Bir soru sormuştuk, arada kaynayıp gitmesin isterseniz, yeniden gündeme getirelim: Eşiniz sevgiliniz mi, değil mi?

Sorunun cevabı için ciltler dolusu kitap yazılabilir. Felsefe yapmaya çok müsait bir konu. Ancak hayatın acı gerçekleriyle yüzleşirsek, maalesef evlilerin çok büyük bir çoğunluğu eşlerini sevgili olarak görmüyorlar, ya da göremiyorlar.

Halbuki nadir de olsa, eşini aradan geçen yıllara rağmen sevgili modunda seven çiftler de yok değil. Ne kadar saygı duyulası bir durum...

Şimdi pek çoğunuz eminim, “evlilik aşkı öldürüyor” gibi bir yalana sığınma ihtiyacı hissedeceksiniz. Yani sürekli tekrarlanan benzer şeyler, insanda bir bıkkınlık oluşturabilir, doğrudur. Ama o bıkkınlığı yaratmayacak yenilikler bulmak sizin elinizde…

Flört döneminde her yemeği farklı ve pahalı bir restoranda yedirmek, her kahveyi afili mekanlarda içirmek, her özel günde yepyeni orijinal bir hediyeyle sevindirmek için elinizden geleni yaptığınız sevgiliniz, sizinle evlendikten sonra, her akşam “bugün ne pişirdin” sorusuyla karşılaşırsa, dışarıda yemek yemeyi unutursa, her teklif ettiğinde, “şimdi bir çay, kahve içmek için dışarı mı çıkılır” cevabıyla karşılaşırsa, karşınızdaki kişi nasıl “sevgili” olarak kalsın ki?

Gerçekten sevdiği için ona hediye alan, sadece onu mutlu etmek için değişik yerleri gezdiren, farklı mekânlarda yediren içiren insanlar, hayatta ruh eşi olarak nitelendirdikleri kişiye, ömür boyu sevgilerini vermeyi başarırlarsa, evlilik bile aşkı öldürmez, öldüremez.

Başlangıçta, “bizim aşkımız bambaşka” iddiasında bulunanlar, evlilik sonrası nedense toplumun geneline ayak uydurmaya bayılıyorlar.
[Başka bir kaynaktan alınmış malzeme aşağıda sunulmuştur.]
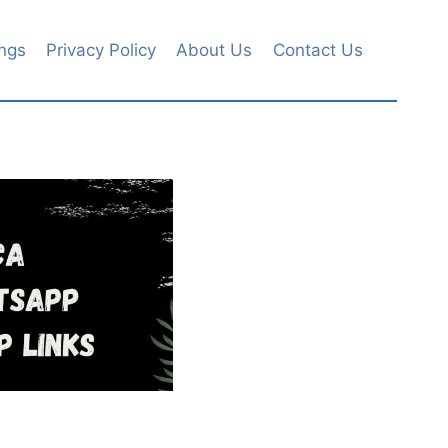
ngs
Privacy Policy
About Us
Contact Us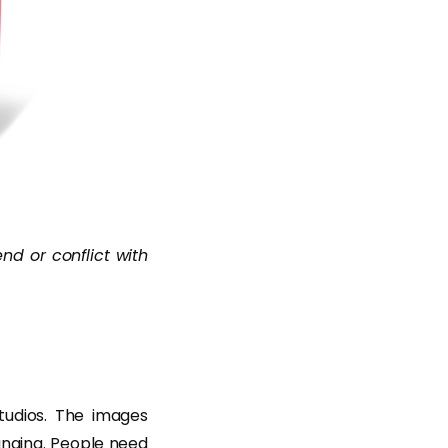
end or conflict with
studios. The images
anging. People need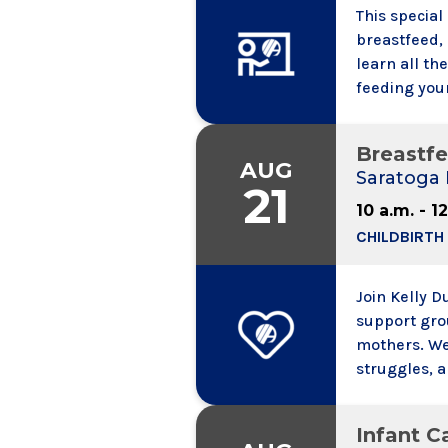
This special
breastfeed, 
learn all th
feeding your
will help yo
about what 
Breastf
Lactation S
AUG
Saratoga 
21
10 a.m. - 1
CHILDBIRTH
Join Kelly 
support gro
mothers. We
struggles, 
mom and bab
Expectant m
Infant Ca
group is ope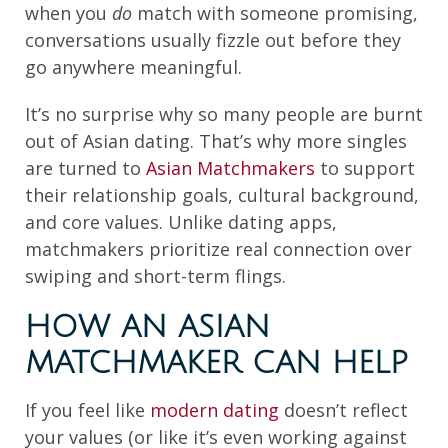
when you
do
match with someone promising,
conversations usually fizzle out before they
go anywhere meaningful.
It’s no surprise why so many people are burnt
out of Asian dating. That’s why more singles
are turned to
Asian Matchmakers
to support
their relationship goals, cultural background,
and core values. Unlike dating apps,
matchmakers prioritize real connection over
swiping and short-term flings.
HOW AN ASIAN
MATCHMAKER CAN HELP
If you feel like
modern dating
doesn’t reflect
your values (or like it’s even working against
En büyük savunmamız da “Herkes böyle yapıyor.” Öncesinde “herkesten farklı olma” duygusu ve iddiası, neden sonra yerini, “herkes gibi olmaya” bırakıyor ki?

Burada belki toplumsal olarak bizi etkileyen faktörlere de eğilmemiz lazım.
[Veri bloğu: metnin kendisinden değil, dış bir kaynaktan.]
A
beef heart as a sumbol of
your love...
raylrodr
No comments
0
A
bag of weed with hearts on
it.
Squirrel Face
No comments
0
Hani şimdi gençlerin flört dedikleri geçici bir ilişki peşinde olanların, sırf karşılarındakini tavlamak için yaptığı aksiyonları bir kenara bırakalım. Ciddi olarak evlenme niyetiyle karşı cinse yaklaşan herkesin, olağanüstü bir durum olmazsa bu beraberliğin ömür boyu süreceğini düşünerek adımlarını atması lazım.

Geçici ve göz boyayıcı hareket ve davranışlar yerine, hayat boyu sürdürülebilir gerçek bir sevgi üzerine evlilik inşa edilirse, herhalde “sevgililik” hiç sona ermez.

Söylemesi kolay, yapması zor bir şeyden bahsettiğimin farkındayım.  Sevgililer günü heyecanı ortalığı sardıkça, bazılarımızın aklından, “bu kadar masraf niye yapılıyor ki, bir sürü fakir fukara yardıma muhtaç insan var, sokaklarda çöp toplayan çocukların halini görüyorsunuz, harcanan o parayla ihtiyacı olanlara yardım edilse” gibi şeyler geçtiğine eminim.

Fakat sevgilisine bu özel günde bir jest yapmayı planlamış insanların hiçbiri, böyle bir fedakârlığa evet demeyecekledir. Durumu iyi olanlar da “tamam onlara da yardım edelim, ama niye böyle özel bir günde başka hiçbir zaman duyamayacağımız o heyecanı yaşamayalım ki” deyip karşı çıkacaklardır.

Kaç yıllık evli olursanız olun, bugüne kadar sevgililer günüyle ilgili yaşanmış bir hatıranız da ister olsun ister olmasın, siz bu 14 Şubat’ta, hiçbir şey alamıyorsanız, Romanlardan eşinize bir çiçek alıp verin, beklenmedik bir sürpriz yapın. İnanın sizin bir “sevgili” olduğunuz hemen hatırlanacaktır. 

Denemeye var mısınız?

Genç-yaşlı bütün okuyucularımın “Sevgililer Günü”nü kutluyor, ömür boyu “sevgili” tadında bir hayat sürmelerini temenni ediyorum.